A question that’s been asked a lot about Keir Starmer is, which bit of being prime minister is he a natural at? Everyone knows he’s not Mr Charisma, could he be Mr Competent? Huh, after six months of bad optics, that wasn’t flying either.
It turned out yesterday [Tuesday] that he is incredibly good at surprise escalation. Before noon, we were in a world where the prime minister was about to ride two horses all the way to the US – the horse that supported Ukraine, and the horse that was happy to see a “peace deal” devised by Putin and bloviated by Trump.
After noon, when Starmer addressed the Commons, wherever we were, we weren’t there any more. “The historical load we must carry to fulfil our duty is not as light as it once was,” he said, and this is politics in old money, insofar as it makes no sense at all. History itself doesn’t get any heavier, it’s like the old proverb about a pound of feathers versus a pound of lead. Unless, of course, you mean history as recent as last week, and Donald Trump’s refashioning of Volodymyr Zelenskyy as the real dictator; in which case, why not just say, “the load of last week has been considerably heavier, since last week happened”?
Unarguably, though, Starmer made some arguments that resulted in concrete decisions: and that, alone, was incredibly surprising. Some of them were obvious – he was a young man when the Berlin Wall came down, he reminded the house and, later, the nation: he thought he was looking at eternal peace in Europe. The sight of Russian tanks rolling into cities was more than yet more current affairs in a bleak few years, it was the end of an era. “Instability in Europe will always wash up on our shores. Tyrants like Putin will only respond to strength. We must stand by Ukraine, because if we do not achieve a lasting peace, the threats to our security will only grow.” OK, 2022 called, it wants its arguments back, also its bubble tea.
The difference this time was the follow-through.

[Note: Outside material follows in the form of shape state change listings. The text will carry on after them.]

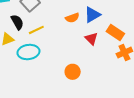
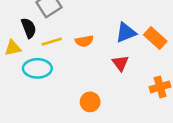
orange semicircle: (72, 18) -> (84, 41), moved
orange rectangle: (115, 33) -> (155, 38), moved

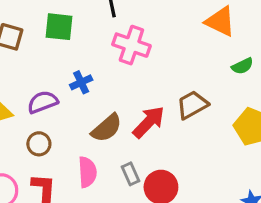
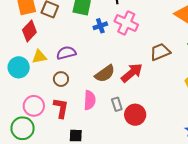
blue cross: (81, 82) -> (100, 26), moved
brown trapezoid: (192, 105) -> (160, 52), moved

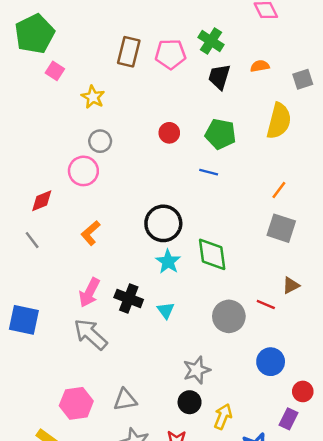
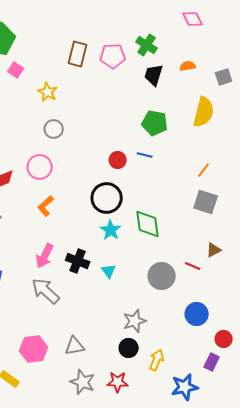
red circle: (169, 133) -> (118, 160), moved
pink circle: (83, 171) -> (40, 167), moved

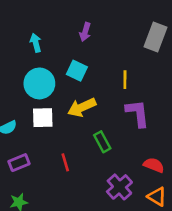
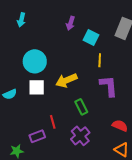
cyan arrow: (36, 43) -> (21, 20), moved, turned -152
cyan square: (77, 71) -> (91, 38), moved
purple rectangle: (19, 163) -> (37, 136), moved
purple cross: (119, 187) -> (80, 136), moved

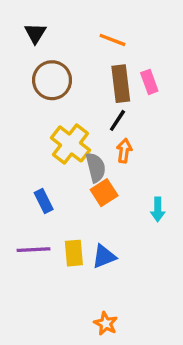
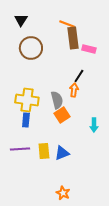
pink rectangle: (149, 82) -> (89, 49), turned -56
brown rectangle: (121, 84) -> (73, 38), moved
black line: (117, 120) -> (79, 76), moved
yellow cross: (70, 144) -> (27, 100), moved, turned -30
blue rectangle: (44, 201) -> (26, 120), turned 32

Defence spending will go up to 2.5% of GDP by 2027, and 3% by 2030. This will come out of the aid budget, which can plug the gaps to get defence to 2.5 – although charities are already staggered by the trade off – but can’t get it to 3%.
Various journalists raised this in the press conference later in the day, and whatever you think of that “tough choice” – Ed Davey doubtless spoke for many, when he said that it should come from frozen Russian assets and taxing super-wealth rather than the most ravaged countries on earth – it was stunningly unexpected, again, to hear a Labour politician say what they should have been saying since forever. In so many words: you people can’t have it both ways. You can’t demand tax cuts and social justice. You can’t have security on thin air. You can’t keep demanding contradictory things, just because you have a mic and a commanding voice. It was so refreshing to hear that case made bluntly – that to spend nothing at all cannot be the primary purpose of government – I may have embellished it a bit.
Sky’s Beth Rigby didn’t ask an austerity business-as-usual question. She landed two other points – first, was Trump, after his casual destruction of USAid, the real reason this money was coming from the aid budget? Was Starmer performing Churchillian independence of mind, while getting his ideas from the hooligan’s playbook? Starmer’s answer was actually quite good, and I don’t say that lightly: “I’ve been arguing for some time that European countries needed to do more. Yes, it’s true, President Trump thinks we should do more, and I agree with him.” Ok, strictly speaking, it did not answer the question, but it was still deft: it could flatter a dumb adversary, which Trump certainly is, into thinking he’d won, without surrendering anything real, in terms of values.
The best exchange by far was with Chris Hope from GB News. Defence spending up by yay much in 2027, more still in 2030, these were all promises in the Reform manifesto. In a blokey, mischievous, slightly needling voice, he asked “Are you Nigel Farage in disguise?” Hope hadn’t read the room. “Nigel Farage didn’t even turn up to the debate in parliament today,” Starmer replied, impatiently. “Nigel Farage is fawning over Putin. That is not patriotism. What I’ve done is take the duty of prime minister seriously.” Is this actually the beginning of something, where we don’t have to pore over polls and say, “Reform are doing well, ergo Reform must be making sense, ergo we must all be more like Reform?” Too early to say, we can but hope.
Rigby’s other point was a little chilling: “You sound like a prime minister on a war footing. Should viewers be alarmed?” And Starmer didn’t really need to answer that, as his two speeches had said enough: I surprised you, didn’t I? Of course you should be alarmed.